● REQUIREMENT
The answer must be an exact printing of every record below, with the pictures omitted.

● RECORDS TO USE
BEGIN

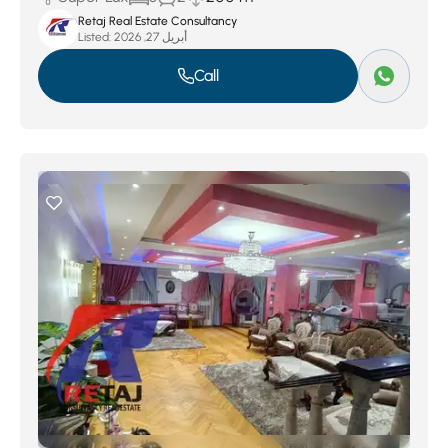
Retaj Real Estate Consultancy
Listed:
أبريل 27, 2026
Call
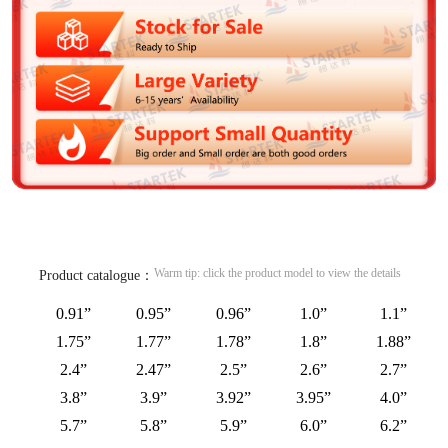
Warm tip: click the product model to view the details
Product catalogue：
0.91”
0.95”
0.96”
1.0”
1.1”
1.75”
1.77”
1.78”
1.8”
1.88”
2.4”
2.47”
2.5”
2.6”
2.7”
3.8”
3.9”
3.92”
3.95”
4.0”
5.7”
5.8”
5.9”
6.0”
6.2”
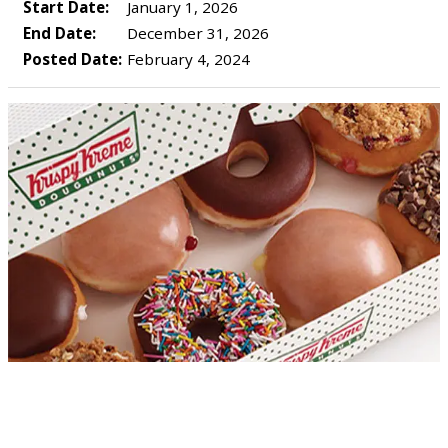
Start Date:
January 1, 2026
End Date:
December 31, 2026
Posted Date:
February 4, 2024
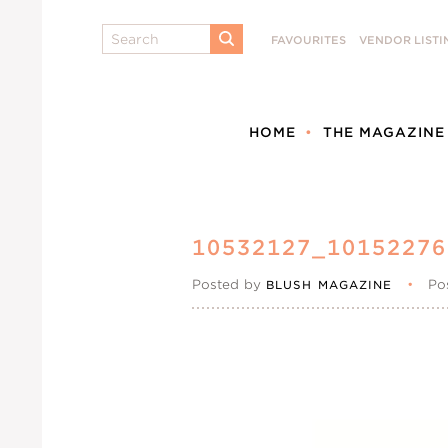
Search
FAVOURITES
VENDOR LISTI
SUBMIT
HOME
THE MAGAZINE
10532127_1015227
Posted by
•
Po
BLUSH MAGAZINE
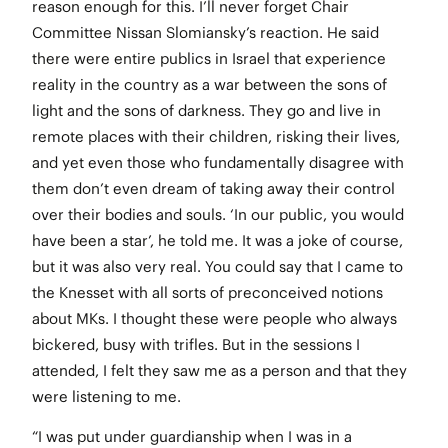
reason enough for this. I’ll never forget Chair
Committee Nissan Slomiansky’s reaction. He said
there were entire publics in Israel that experience
reality in the country as a war between the sons of
light and the sons of darkness. They go and live in
remote places with their children, risking their lives,
and yet even those who fundamentally disagree with
them don’t even dream of taking away their control
over their bodies and souls. ‘In our public, you would
have been a star’, he told me. It was a joke of course,
but it was also very real. You could say that I came to
the Knesset with all sorts of preconceived notions
about MKs. I thought these were people who always
bickered, busy with trifles. But in the sessions I
attended, I felt they saw me as a person and that they
were listening to me.
“I was put under guardianship when I was in a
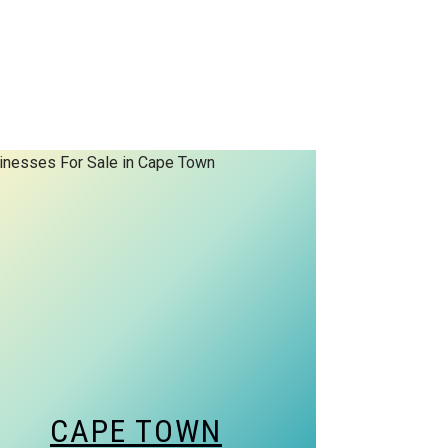
CAPE TOWN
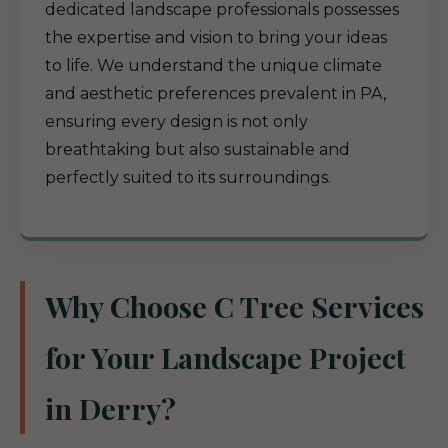
dedicated landscape professionals possesses
the expertise and vision to bring your ideas
to life. We understand the unique climate
and aesthetic preferences prevalent in PA,
ensuring every design is not only
breathtaking but also sustainable and
perfectly suited to its surroundings.
Why Choose C Tree Services
for Your Landscape Project
in Derry?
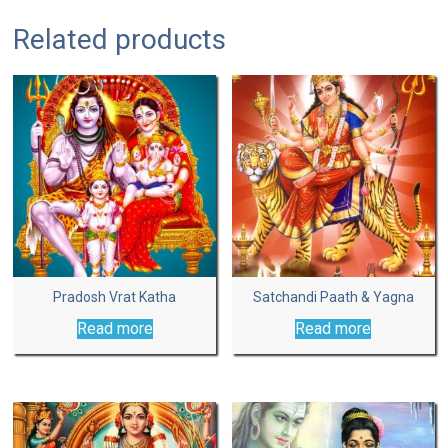
Related products
Pradosh Vrat Katha
Satchandi Paath & Yagna
Read more
Read more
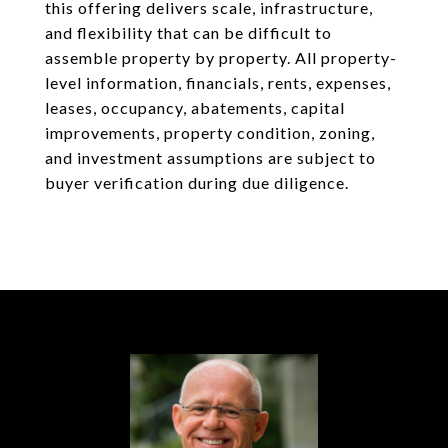
this offering delivers scale, infrastructure,
and flexibility that can be difficult to
assemble property by property. All property-
level information, financials, rents, expenses,
leases, occupancy, abatements, capital
improvements, property condition, zoning,
and investment assumptions are subject to
buyer verification during due diligence.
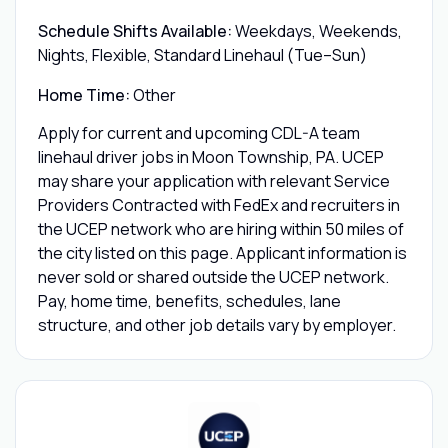
Schedule Shifts Available:
Weekdays, Weekends,
Nights, Flexible, Standard Linehaul (Tue–Sun)
Home Time:
Other
Apply for current and upcoming CDL-A team
linehaul driver jobs in Moon Township, PA. UCEP
may share your application with relevant Service
Providers Contracted with FedEx and recruiters in
the UCEP network who are hiring within 50 miles of
the city listed on this page. Applicant information is
never sold or shared outside the UCEP network.
Pay, home time, benefits, schedules, lane
structure, and other job details vary by employer.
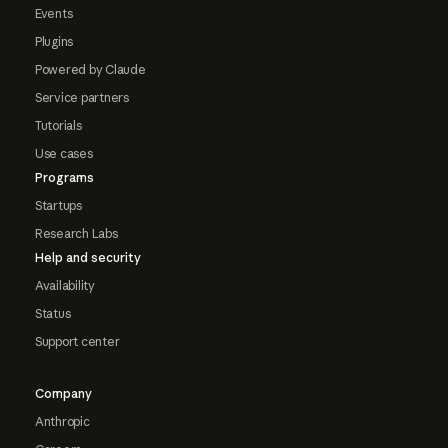
Events
Plugins
Powered by Claude
Service partners
Tutorials
Use cases
Programs
Startups
Research Labs
Help and security
Availability
Status
Support center
Company
Anthropic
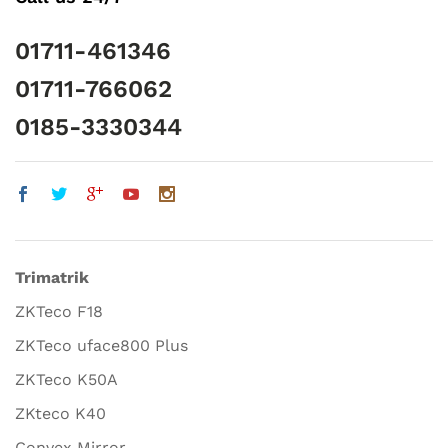
01711-461346
01711-766062
0185-3330344
Trimatrik
ZKTeco F18
ZKTeco uface800 Plus
ZKTeco K50A
ZKteco K40
Convex Mirror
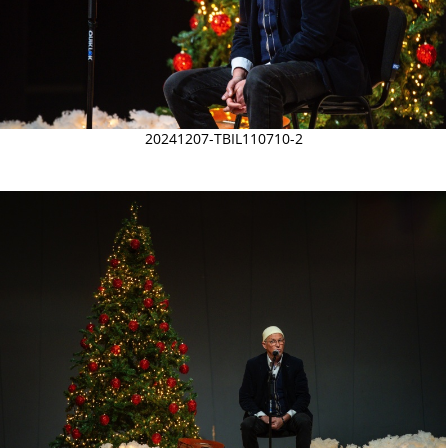
20241207-TBIL110710-2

END

● EXERCISE ANSWER
Retaj Real Estate Consultancy
Listed:
أبريل 27, 2026
Call
Warm tip: click the product model to view the details
Product catalogue：
0.91”
0.95”
0.96”
1.0”
1.1”
1.75”
1.77”
1.78”
1.8”
1.88”
2.4”
2.47”
2.5”
2.6”
2.7”
3.8”
3.9”
3.92”
3.95”
4.0”
5.7”
5.8”
5.9”
6.0”
6.2”
Start Date:
January 1, 2026
End Date:
December 31, 2026
Posted Date:
February 4, 2024
Search
FAVOURITES
VENDOR LISTI
SUBMIT
HOME
THE MAGAZINE
10532127_1015227
Posted by
•
Po
BLUSH MAGAZINE
reason enough for this. I’ll never forget Chair
Committee Nissan Slomiansky’s reaction. He said
there were entire publics in Israel that experience
reality in the country as a war between the sons of
light and the sons of darkness. They go and live in
remote places with their children, risking their lives,
and yet even those who fundamentally disagree with
them don’t even dream of taking away their control
over their bodies and souls. ‘In our public, you would
have been a star’, he told me. It was a joke of course,
but it was also very real. You could say that I came to
the Knesset with all sorts of preconceived notions
about MKs. I thought these were people who always
bickered, busy with trifles. But in the sessions I
attended, I felt they saw me as a person and that they
were listening to me.
“I was put under guardianship when I was in a
CAPE TOWN
dedicated landscape professionals possesses
the expertise and vision to bring your ideas
to life. We understand the unique climate
and aesthetic preferences prevalent in PA,
ensuring every design is not only
breathtaking but also sustainable and
perfectly suited to its surroundings.
Why Choose C Tree Services
for Your Landscape Project
in Derry?
Related products
Pradosh Vrat Katha
Satchandi Paath & Yagna
Read more
Read more
this offering delivers scale, infrastructure,
and flexibility that can be difficult to
assemble property by property. All property-
level information, financials, rents, expenses,
leases, occupancy, abatements, capital
improvements, property condition, zoning,
and investment assumptions are subject to
buyer verification during due diligence.
Schedule Shifts Available:
Weekdays, Weekends,
Nights, Flexible, Standard Linehaul (Tue–Sun)
Home Time:
Other
Apply for current and upcoming CDL-A team
linehaul driver jobs in Moon Township, PA. UCEP
may share your application with relevant Service
Providers Contracted with FedEx and recruiters in
the UCEP network who are hiring within 50 miles of
the city listed on this page. Applicant information is
never sold or shared outside the UCEP network.
Pay, home time, benefits, schedules, lane
structure, and other job details vary by employer.
Events
Plugins
Powered by Claude
Service partners
Tutorials
Use cases
Programs
Startups
Research Labs
Help and security
Availability
Status
Support center
Company
Anthropic
01711-461346
01711-766062
0185-3330344
Trimatrik
ZKTeco F18
ZKTeco uface800 Plus
ZKTeco K50A
ZKteco K40
Convex Mirror
20241207-TBIL110710-2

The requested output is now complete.